Version control with Git

Keeping track of versions

You work on a project and would like to keep track of what you did. That is why keep old versions of your files. That way you can go back if you messed up beyond recognition.

  • Usually that looks like this:

filesystem without version control

  • Or you use dropbox or something like it:

dropbox versions

  • Other people use email. Emailing to themselves or to collaborators when they finished something.

And that is fine. If it works, it works. However in some cases you might want to go back to a previous version and work from there, or start with a variant your colleague made. That could become very difficult with these ways of versioning. Also you never know what changed in these versions untill you open the file and manually compare things. That gets tedious.

Version control software

With version control software you can create snapshots of the points where you fixed bugs, where you finished features and even better, you can tell exactly where versions of the file are different.

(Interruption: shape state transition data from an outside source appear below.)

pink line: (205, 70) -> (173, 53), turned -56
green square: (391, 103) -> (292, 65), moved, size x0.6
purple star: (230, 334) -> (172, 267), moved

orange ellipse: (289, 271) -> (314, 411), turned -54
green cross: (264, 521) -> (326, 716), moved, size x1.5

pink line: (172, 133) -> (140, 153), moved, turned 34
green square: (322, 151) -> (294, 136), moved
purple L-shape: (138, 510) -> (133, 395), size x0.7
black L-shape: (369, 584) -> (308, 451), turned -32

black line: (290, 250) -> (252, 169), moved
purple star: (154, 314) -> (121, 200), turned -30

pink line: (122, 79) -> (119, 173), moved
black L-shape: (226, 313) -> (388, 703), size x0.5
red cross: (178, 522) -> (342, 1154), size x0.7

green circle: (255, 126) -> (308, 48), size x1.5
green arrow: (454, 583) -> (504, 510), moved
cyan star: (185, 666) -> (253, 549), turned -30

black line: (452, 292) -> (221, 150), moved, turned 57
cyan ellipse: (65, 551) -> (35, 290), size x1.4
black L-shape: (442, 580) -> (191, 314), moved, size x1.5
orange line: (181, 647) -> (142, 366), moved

The most widely used software are Mercurial, SVN and GIT. We will work with GIT, first of all because it can be used with Rstudio, though svn works too, and second because it works nicely with Github.

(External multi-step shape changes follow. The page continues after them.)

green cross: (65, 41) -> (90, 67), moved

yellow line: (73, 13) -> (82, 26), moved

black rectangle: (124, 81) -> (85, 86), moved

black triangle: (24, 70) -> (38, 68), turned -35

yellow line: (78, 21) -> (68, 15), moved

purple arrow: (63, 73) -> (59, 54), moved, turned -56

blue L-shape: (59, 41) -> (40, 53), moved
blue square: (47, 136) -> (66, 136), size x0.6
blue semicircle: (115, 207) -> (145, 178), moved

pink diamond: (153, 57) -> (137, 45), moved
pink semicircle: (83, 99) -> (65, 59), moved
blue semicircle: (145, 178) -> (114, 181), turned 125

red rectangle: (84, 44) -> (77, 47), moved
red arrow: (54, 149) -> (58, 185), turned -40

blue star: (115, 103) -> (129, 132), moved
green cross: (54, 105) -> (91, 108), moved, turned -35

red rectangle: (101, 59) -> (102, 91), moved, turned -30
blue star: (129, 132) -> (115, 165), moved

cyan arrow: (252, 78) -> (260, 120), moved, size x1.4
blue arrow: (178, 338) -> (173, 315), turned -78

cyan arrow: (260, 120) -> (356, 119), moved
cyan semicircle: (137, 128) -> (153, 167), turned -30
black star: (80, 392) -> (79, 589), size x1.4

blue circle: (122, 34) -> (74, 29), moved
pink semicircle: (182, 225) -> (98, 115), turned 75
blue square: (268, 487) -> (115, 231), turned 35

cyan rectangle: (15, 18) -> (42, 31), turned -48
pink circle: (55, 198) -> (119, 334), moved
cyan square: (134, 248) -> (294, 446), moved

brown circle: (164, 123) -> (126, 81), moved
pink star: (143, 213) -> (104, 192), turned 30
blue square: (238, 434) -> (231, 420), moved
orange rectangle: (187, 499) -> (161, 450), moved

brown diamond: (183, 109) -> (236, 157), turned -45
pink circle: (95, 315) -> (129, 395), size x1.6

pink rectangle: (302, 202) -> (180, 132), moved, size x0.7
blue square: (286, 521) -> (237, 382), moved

So how does Git work? Every time you reach a point in you project that you think is critical, you make a commit. You save a current state of all the files in the directory. And when you make this snapshot of your files, you can (and should) write down what you solved and what you changed since last time. In the future when you look back at your commit history you can read in what state your project was.

In the next example you can see what changed in the files, without even looking at the files themselves. commits from test_dat, from github

Branching

Even better, you can start from any saved point in time and create a new version. And when you like that version better, merge it back into an other version. branches In the example above, at the second commit I branched (purple line). the third row from below is a commit in the purple branch. Then I changed something in the normal branch and finally I merged the blue and purple line in the second line from the top.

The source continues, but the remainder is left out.